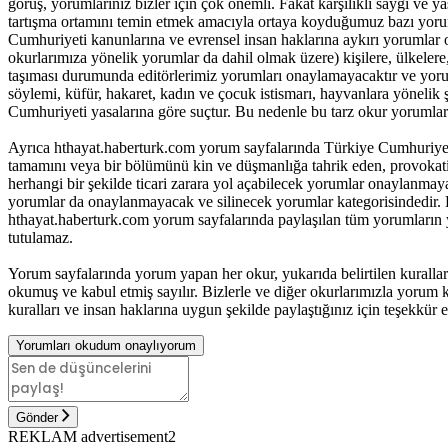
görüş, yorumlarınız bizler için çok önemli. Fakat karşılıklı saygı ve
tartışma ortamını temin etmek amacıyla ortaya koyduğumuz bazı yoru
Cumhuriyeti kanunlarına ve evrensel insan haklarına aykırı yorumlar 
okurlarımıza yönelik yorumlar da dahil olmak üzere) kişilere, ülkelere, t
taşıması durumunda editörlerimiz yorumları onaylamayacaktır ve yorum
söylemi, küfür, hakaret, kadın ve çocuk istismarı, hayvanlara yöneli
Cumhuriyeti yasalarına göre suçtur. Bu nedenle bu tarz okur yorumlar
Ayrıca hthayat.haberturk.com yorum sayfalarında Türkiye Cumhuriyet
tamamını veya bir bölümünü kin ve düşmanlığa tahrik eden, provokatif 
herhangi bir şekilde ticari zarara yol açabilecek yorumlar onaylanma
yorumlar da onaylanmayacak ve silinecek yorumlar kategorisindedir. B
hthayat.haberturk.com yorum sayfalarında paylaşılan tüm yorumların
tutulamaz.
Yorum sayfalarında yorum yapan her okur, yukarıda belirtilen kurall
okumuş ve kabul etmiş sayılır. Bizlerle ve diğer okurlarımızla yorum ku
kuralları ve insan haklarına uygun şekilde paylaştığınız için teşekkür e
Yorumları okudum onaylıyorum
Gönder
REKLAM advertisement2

---

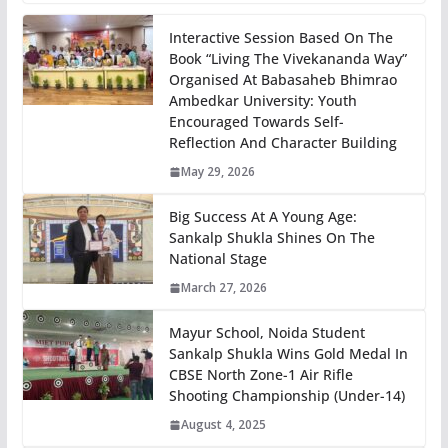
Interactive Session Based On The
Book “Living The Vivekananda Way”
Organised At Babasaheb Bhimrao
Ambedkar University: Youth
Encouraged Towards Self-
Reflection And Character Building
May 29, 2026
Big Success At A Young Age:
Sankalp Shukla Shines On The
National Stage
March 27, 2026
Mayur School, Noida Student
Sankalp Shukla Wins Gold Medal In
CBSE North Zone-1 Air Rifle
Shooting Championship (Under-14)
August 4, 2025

Required action —
Each line of the entries above that includes the string "Shukla" should be copied out.

Response to this task —
Sankalp Shukla Shines On The
Sankalp Shukla Wins Gold Medal In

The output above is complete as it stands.